Basically, this is Harold and Maude. (Forty-year-old spoilers here:) “You taught me not to want to commit suicide, but now I realize that you were planning your own suicide this whole time. So does this undo all that you’ve taught me? No! I still believe it even if you never did. I’ve passed the ultimate test of my new philosophy!”

So does all this (and I apologize for the length) add up to a good movie? Not really, but it just has to be good enough to justify flashing back to the wonderful Julia Child stuff. Hopefully, all of the above plot would be quite a bit shorter than the flashbacks themselves, making it Streep and Tucci’s movie, as it always should have been.

The Meddler #5: Some Problems with Julie and Julia...


Usually, when people say that a movie is half-good, they don’t mean it this literally.
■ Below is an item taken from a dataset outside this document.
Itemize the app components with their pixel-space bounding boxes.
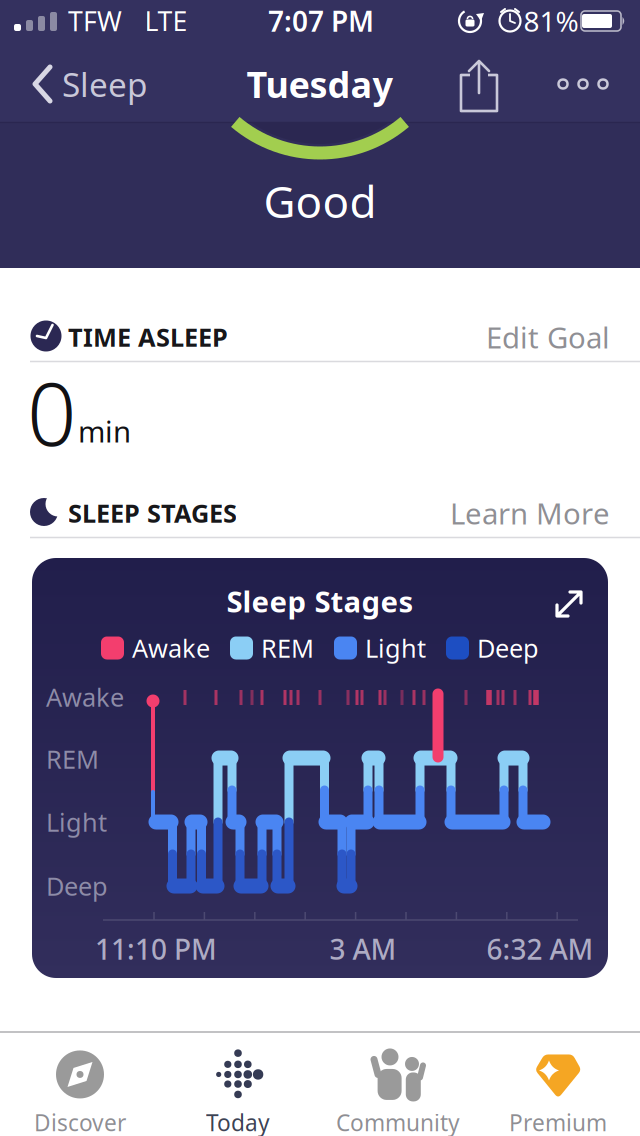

As every single reviewer of Julie and Julia said in unison, the portions dealing with Julia Child (Meryl Streep) are magically, beautifully, delightfully good. Better than a movie about someone writing a cookbook has any right to be. The other half of the movie, dealing with a blogger named Julie Powell in 2002 (Amy Adams) trying to recreate all of Julia’s recipes in one year, is a complete and total disaster. Unwatchable. But did it have to be so?

To a certain extent, yes. This is possibly an unfilmable subject. Watching someone blog is death (especially if they murmer the words out loud as they do it). Arbitrary deadlines, as I was just saying, are death. Usually, happy marriages are death. Amazingly, this movie makes Child’s happy marriage (to Stanley Tucci) utterly charming and captivating, but they took it too far in trying to make Powell’s marriage measure up. The scenes with Powell’s husband are flat and unconvincing. (Anyone who read the horrifying reviews of Powell’s second memoir knows why.)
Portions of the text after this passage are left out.